As is intrinsic to the fundamental goal of quantum computing, classical simulation of quantum algorithms is notoriously demanding in resource requirements. Nonetheless, simulation is critical to the success of the field and a requirement for algorithm development and validation, as well as hardware design. GPU-acceleration has become standard practice for simulation, and due to the exponential scaling inherent in classical methods, multi-GPU simulation can be required to achieve representative system sizes. In this case, inter-GPU communications can bottleneck performance. In this work, we present the introduction of MPI into the QED-C Application-Oriented Benchmarks to facilitate benchmarking on HPC systems. We review the advances in interconnect technology and the APIs for multi-GPU communication. We benchmark using a variety of interconnect paths, including the recent NVIDIA Grace Blackwell NVL72 architecture that represents the first product to expand high-bandwidth GPU-specialized interconnects across multiple nodes. We show that while improvements to GPU architecture have led to speedups of over 4.5X across the last few generations of GPUs, advances in interconnect performance have had a larger impact with over 16X performance improvements in time to solution for multi-GPU simulations.

Paper Structure

This paper contains 18 sections, 2 equations, 5 figures, 3 tables.

Figures (5)

  • Figure 1: Single-GPU generational speedups for CUDA-Q simulation of the 33-qubit QPE and HamLib circuits on GPUs from Ampere, Hopper, and Genesis systems. Absolute Ampere measurements were 5.2s and 72.6s for the respective benchmarks.
  • Figure 2: Weak-scaling performance for the QPE benchmark on various systems. Genesis-MPI uses CUDA-aware MPI algorithms for MNNVL where Genesis-CUDA uses the low-level VMM API. Genesis-IB and Genesis-IB-RDMA disable MNNVL with the former also disabling RDMA from the NIC. The number of qubits ranges from 33 on a single GPU to 39 on 64 GPUs.
  • Figure 3: Strong-scaling performance for the 33-Qubit QPE benchmark on various systems.
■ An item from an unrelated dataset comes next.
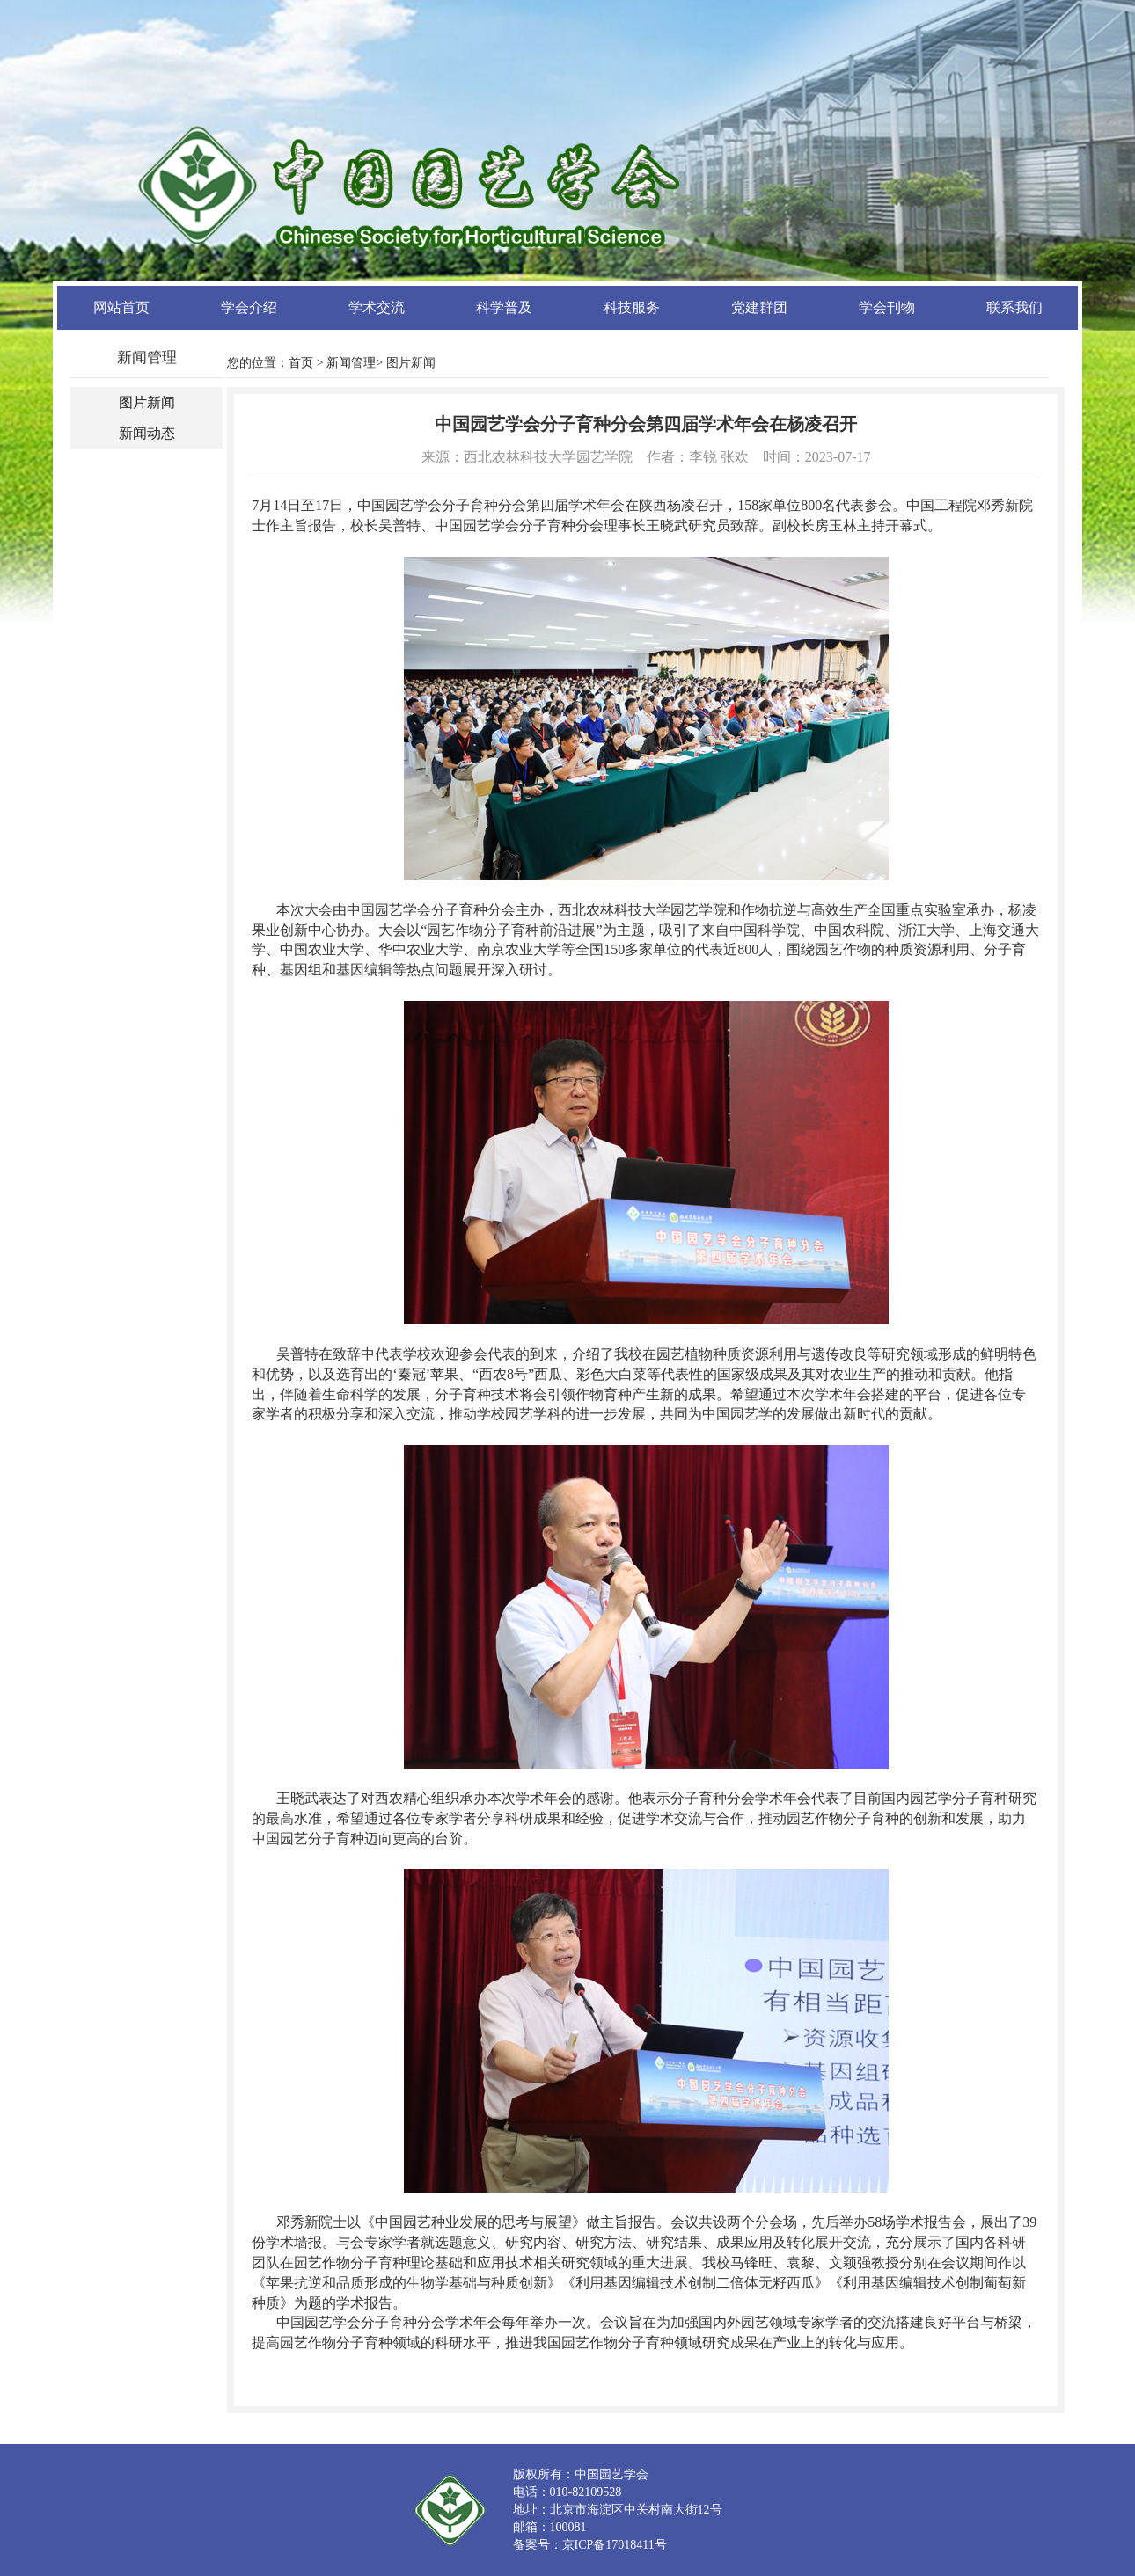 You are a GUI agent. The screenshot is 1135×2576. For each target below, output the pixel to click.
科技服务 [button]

Genesis-MPI uses CUDA-aware MPI algorithms for MNNVL where Genesis-CUDA uses the low-level VMM API. Genesis-IB and Genesis-IB-RDMA disable MNNVL with the former also disabling RDMA from the NIC.
  • Figure 4: Strong-scaling performance for the 33-Qubit HamLib benchmark on various systems. Genesis-MPI uses CUDA-aware MPI algorithms for MNNVL where Genesis-CUDA uses the low-level VMM API. Genesis-IB and Genesis-IB-RDMA disable MNNVL with the former also disabling RDMA from the NIC.
  • Figure 5: Speedup in circuit simulation time with 64-GPU Perlmutter performance as the baseline.